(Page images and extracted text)
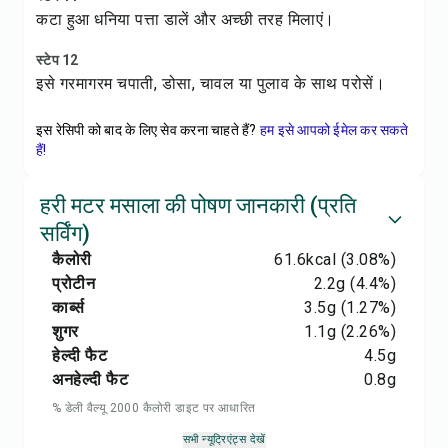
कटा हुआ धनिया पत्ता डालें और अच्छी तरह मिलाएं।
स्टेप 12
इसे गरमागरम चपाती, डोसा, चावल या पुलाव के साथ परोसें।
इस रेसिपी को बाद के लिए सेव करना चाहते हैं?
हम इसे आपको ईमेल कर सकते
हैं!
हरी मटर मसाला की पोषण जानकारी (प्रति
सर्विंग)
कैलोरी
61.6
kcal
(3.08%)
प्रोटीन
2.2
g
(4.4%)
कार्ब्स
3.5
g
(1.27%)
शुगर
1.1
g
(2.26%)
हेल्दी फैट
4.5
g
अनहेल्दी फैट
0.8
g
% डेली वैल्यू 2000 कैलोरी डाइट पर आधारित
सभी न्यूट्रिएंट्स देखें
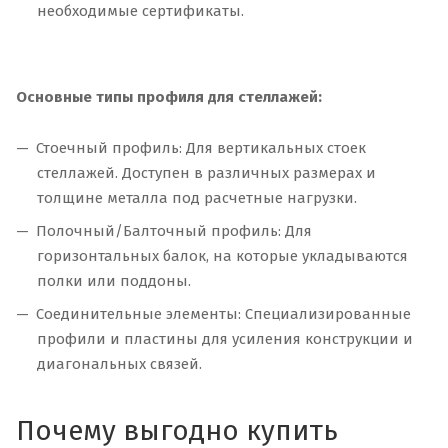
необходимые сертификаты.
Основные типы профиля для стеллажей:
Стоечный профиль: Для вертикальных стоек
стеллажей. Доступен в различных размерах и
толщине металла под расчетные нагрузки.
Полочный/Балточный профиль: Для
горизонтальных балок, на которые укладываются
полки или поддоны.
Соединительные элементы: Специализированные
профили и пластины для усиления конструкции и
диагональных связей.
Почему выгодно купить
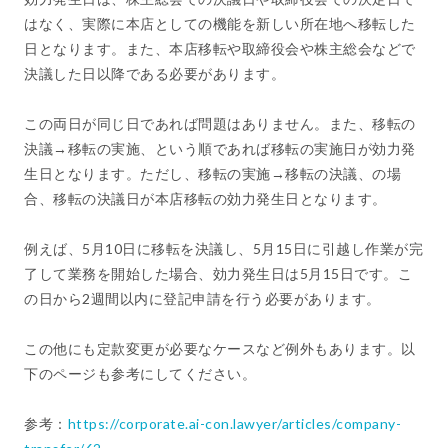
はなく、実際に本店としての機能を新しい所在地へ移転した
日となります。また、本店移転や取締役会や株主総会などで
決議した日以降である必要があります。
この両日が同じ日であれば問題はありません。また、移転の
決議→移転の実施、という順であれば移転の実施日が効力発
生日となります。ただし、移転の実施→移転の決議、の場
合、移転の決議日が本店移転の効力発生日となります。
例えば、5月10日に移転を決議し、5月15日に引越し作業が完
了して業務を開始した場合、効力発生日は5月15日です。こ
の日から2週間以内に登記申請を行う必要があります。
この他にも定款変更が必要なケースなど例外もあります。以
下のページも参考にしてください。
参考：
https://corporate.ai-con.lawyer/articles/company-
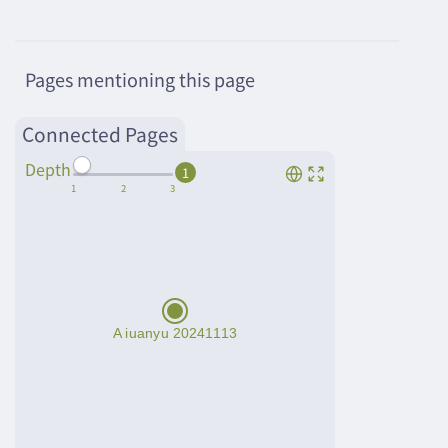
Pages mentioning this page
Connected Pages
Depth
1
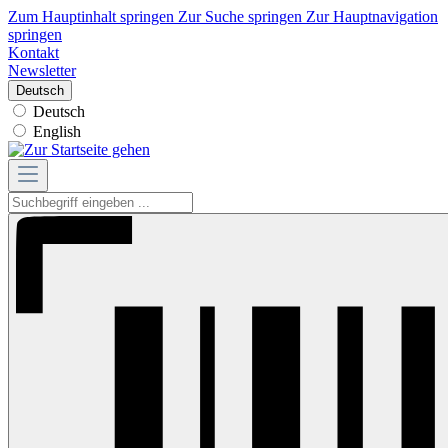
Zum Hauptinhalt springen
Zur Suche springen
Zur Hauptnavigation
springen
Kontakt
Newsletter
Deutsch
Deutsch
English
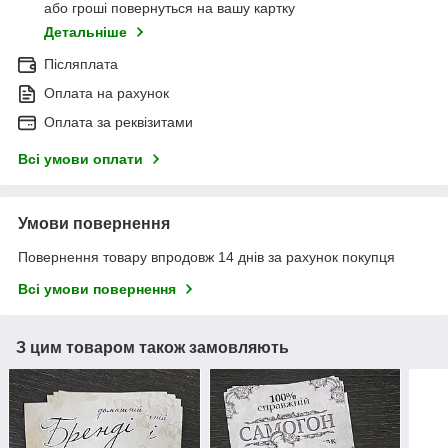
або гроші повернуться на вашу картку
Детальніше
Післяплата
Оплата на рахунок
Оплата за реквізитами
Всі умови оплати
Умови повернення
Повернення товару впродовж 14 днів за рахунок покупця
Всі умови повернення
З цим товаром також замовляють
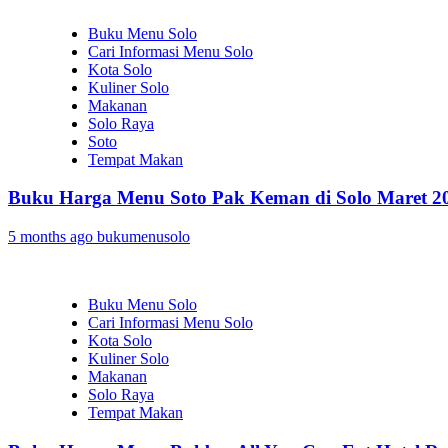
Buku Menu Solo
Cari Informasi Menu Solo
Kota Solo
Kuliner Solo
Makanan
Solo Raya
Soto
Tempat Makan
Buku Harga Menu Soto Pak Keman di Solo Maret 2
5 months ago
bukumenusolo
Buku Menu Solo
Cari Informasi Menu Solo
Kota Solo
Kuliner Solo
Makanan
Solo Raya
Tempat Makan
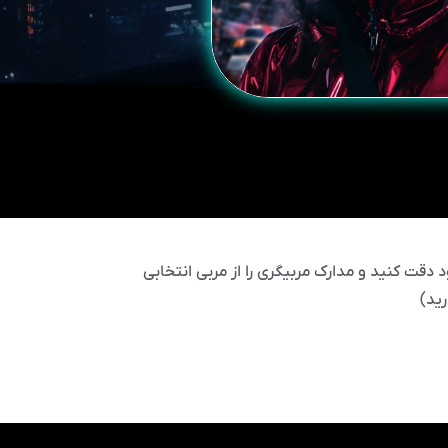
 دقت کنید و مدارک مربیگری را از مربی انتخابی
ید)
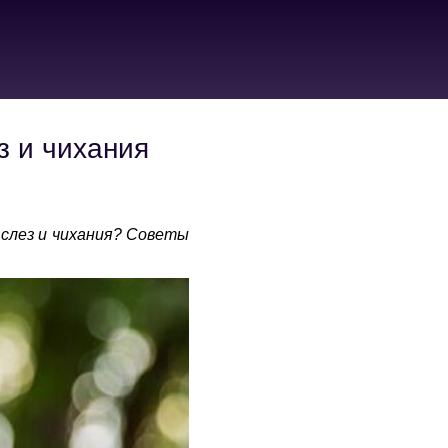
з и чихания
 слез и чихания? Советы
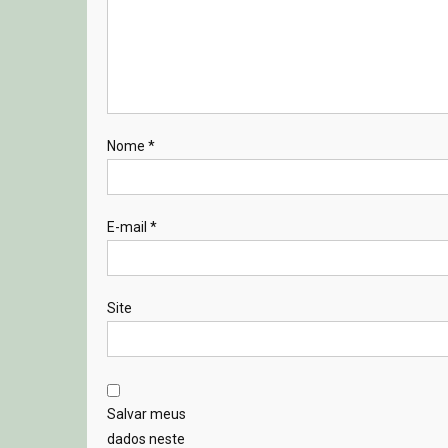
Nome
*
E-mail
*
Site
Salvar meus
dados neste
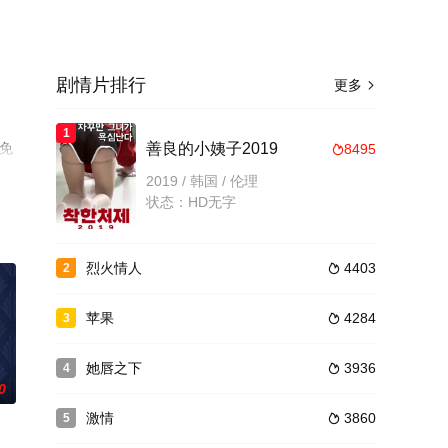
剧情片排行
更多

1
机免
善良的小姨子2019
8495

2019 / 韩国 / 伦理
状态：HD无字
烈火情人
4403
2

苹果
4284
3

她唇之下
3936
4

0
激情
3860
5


Problem to work on: Show each line in the entries that holds the string "springen".

Result of this exercise:
Zum Hauptinhalt springen
Zur Suche springen
springen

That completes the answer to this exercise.